::: DATA TO PROCESS :::

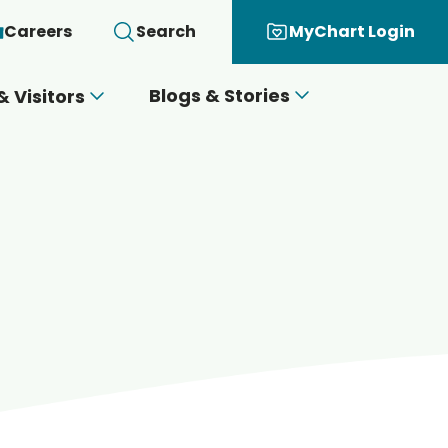
Careers
Search
MyChart Login
Blogs & Stories
& Visitors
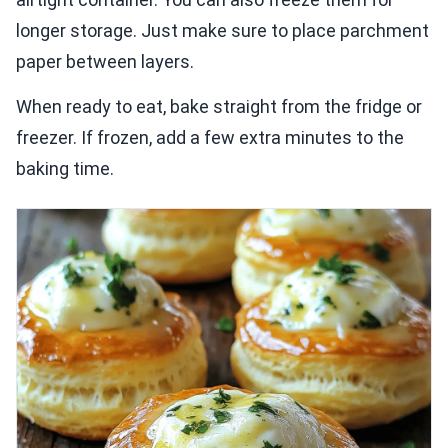
longer storage. Just make sure to place parchment
paper between layers.
When ready to eat, bake straight from the fridge or
freezer. If frozen, add a few extra minutes to the
baking time.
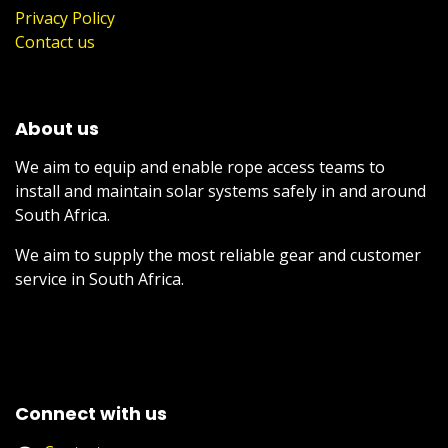
Privacy Policy
Contact us
About us
We aim to equip and enable rope access teams to
install and maintain solar systems safely in and around
South Africa.
We aim to supply the most reliable gear and customer
service in South Africa.
Connect with us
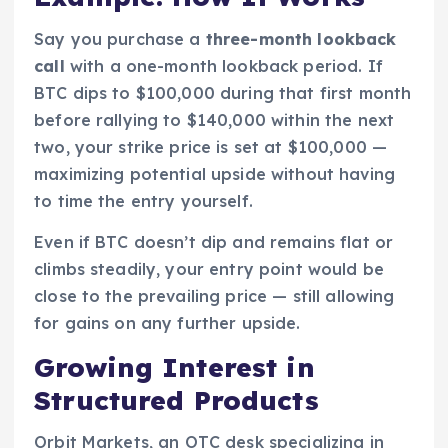
Say you purchase a
three-month lookback
call
with a one-month lookback period. If
BTC dips to $100,000 during that first month
before rallying to $140,000 within the next
two, your strike price is set at $100,000 —
maximizing potential upside without having
to time the entry yourself.
Even if BTC doesn’t dip and remains flat or
climbs steadily, your entry point would be
close to the prevailing price — still allowing
for gains on any further upside.
Growing Interest in
Structured Products
Orbit Markets, an OTC desk specializing in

:::

▶ _ASSIGNED TASK_: Repeat only the lines from the beginning of the material through the line containing "climbs steadily, your entry point would be", both ends kept, leaving pictures out.

▶ _WRITTEN RESPONSE_:
Careers
Search
MyChart Login
Blogs & Stories
& Visitors
longer storage. Just make sure to place parchment
paper between layers.
When ready to eat, bake straight from the fridge or
freezer. If frozen, add a few extra minutes to the
baking time.
Privacy Policy
Contact us
About us
We aim to equip and enable rope access teams to
install and maintain solar systems safely in and around
South Africa.
We aim to supply the most reliable gear and customer
service in South Africa.
Connect with us
Say you purchase a
three-month lookback
call
with a one-month lookback period. If
BTC dips to $100,000 during that first month
before rallying to $140,000 within the next
two, your strike price is set at $100,000 —
maximizing potential upside without having
to time the entry yourself.
Even if BTC doesn’t dip and remains flat or
climbs steadily, your entry point would be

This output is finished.